● What the task asks: When you spot the word "avec" in a line of the data below, copy that line.
-.-.-
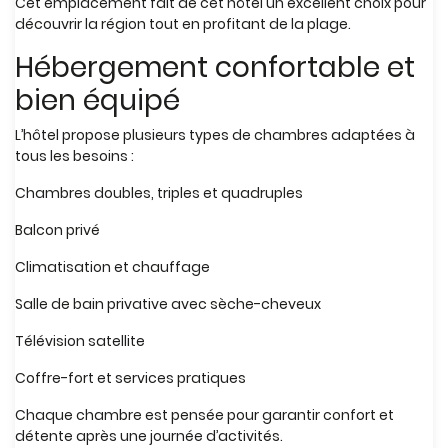
Cet emplacement fait de cet hôtel un excellent choix pour
découvrir la région tout en profitant de la plage.
Hébergement confortable et
bien équipé
L’hôtel propose plusieurs types de chambres adaptées à
tous les besoins :
Chambres doubles, triples et quadruples
Balcon privé
Climatisation et chauffage
Salle de bain privative avec sèche-cheveux
Télévision satellite
Coffre-fort et services pratiques
Chaque chambre est pensée pour garantir confort et
détente après une journée d’activités.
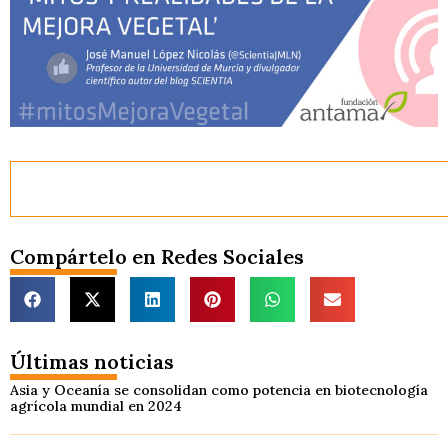
Compártelo en Redes Sociales
Últimas noticias
Asia y Oceanía se consolidan como potencia en biotecnología
agrícola mundial en 2024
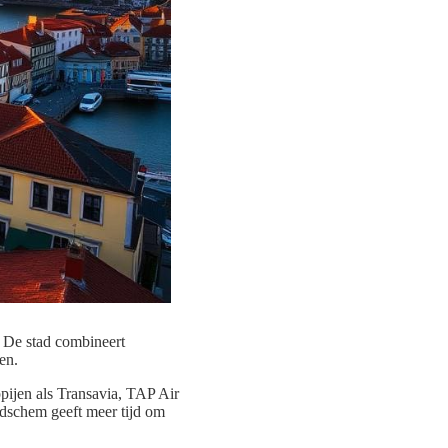
. De stad combineert
en.
pijen als Transavia, TAP Air
jdschem geeft meer tijd om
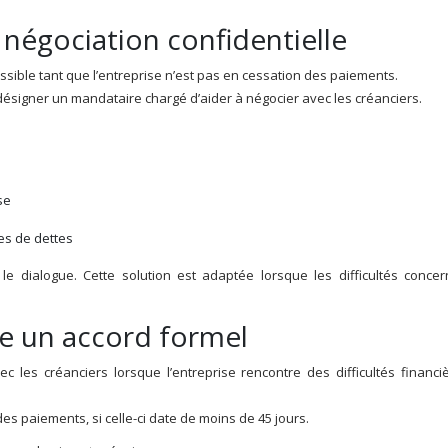
négociation confidentielle
sible tant que l’entreprise n’est pas en cessation des paiements.
désigner un mandataire chargé d’aider à négocier avec les créanciers.
se
ses de dettes
 le dialogue. Cette solution est adaptée lorsque les difficultés concer
ure un accord formel
 les créanciers lorsque l’entreprise rencontre des difficultés financiè
s paiements, si celle-ci date de moins de 45 jours.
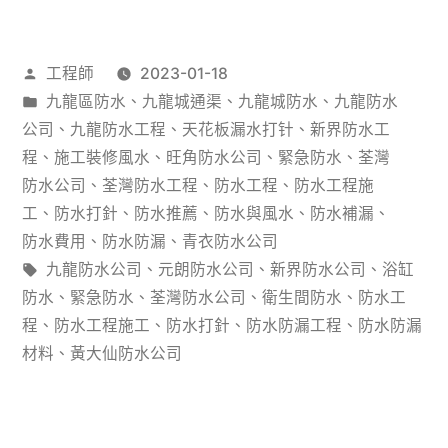
港
水
荃
塗
作
工程師
2023-01-18
灣
料
者：
分
九龍區防水
、
九龍城通渠
、
九龍城防水
、
九龍防水
花
類：
公司
、
九龍防水工程
、
天花板漏水打针
、
新界防水工
點
園
程
、
施工裝修風水
、
旺角防水公司
、
緊急防水
、
荃灣
安
防水公司
、
荃灣防水工程
、
防水工程
、
防水工程施
小
裝？
工
、
防水打針
、
防水推薦
、
防水與風水
、
防水補漏
、
區
防水費用
、
防水防漏
、
青衣防水公司
有
標
九龍防水公司
、
元朗防水公司
、
新界防水公司
、
浴缸
1#
得
籤:
防水
、
緊急防水
、
荃灣防水公司
、
衛生間防水
、
防水工
樓
程
、
防水工程施工
、
防水打針
、
防水防漏工程
、
防水防漏
哪
防
材料
、
黃大仙防水公司
些
水
值
工
得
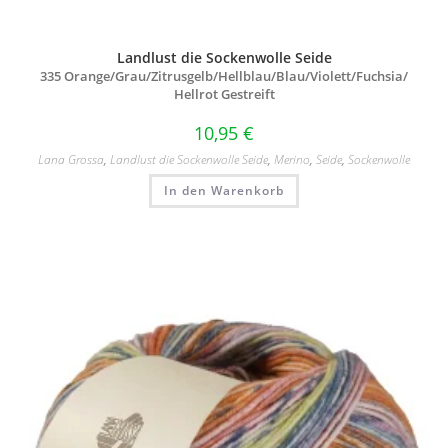
Landlust die Sockenwolle Seide
335 Orange/
Grau/
Zitrusgelb/
Hellblau/
Blau/
Violett/
Fuchsia/
Hellrot Gestreift
10,95
€
Lana Grossa
,
Landlust die Sockenwolle Seide
,
Merino
,
Seide
,
Sockenwolle
In den Warenkorb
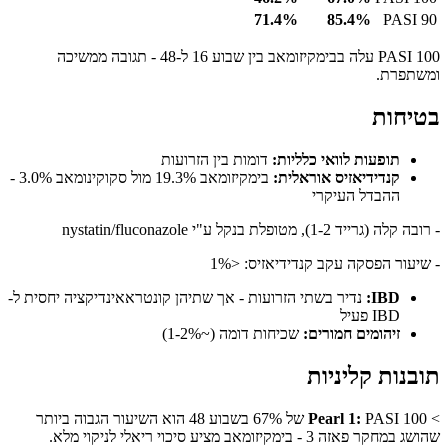
71.4%
85.4%
PASI 90
PASI 100 עלה בבימקיזומאב בין שבוע 16 ל-48 - תגובה ממשיכה
ומשתפרת.
בטיחות
תופעות לוואי כלליות:
דומות בין הזרועות
קנדידיאזיס אוראלית:
בימקיזומאב 19.3% מול סקוקינומאב 3.0% -
ההבדל העיקרי
- רובה קלה (גרייד 1-2), מטופלת בנקל ע"י nystatin/fluconazole
- שיעור הפסקה עקב קנדידיאזיס: <1%
IBD:
נדיר בשתי הזרועות - אך שתיהן קונטראאינדיקציה יחסית ל-
IBD פעיל
זיהומים חמורים:
שכיחות דומה (~1-2%)
תובנות קליניות
>
Pearl 1:
PASI 100 של 67% בשבוע 48 הוא השיעור הגבוה ביותר
שהושג במחקר פאזה 3 - בימקיזומאב מציע סיכוי ריאלי לניקוי מלא.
-.-.-
● Exercise result:
Salle de bain privative avec sèche-cheveux
désigner un mandataire chargé d’aider à négocier avec les créanciers.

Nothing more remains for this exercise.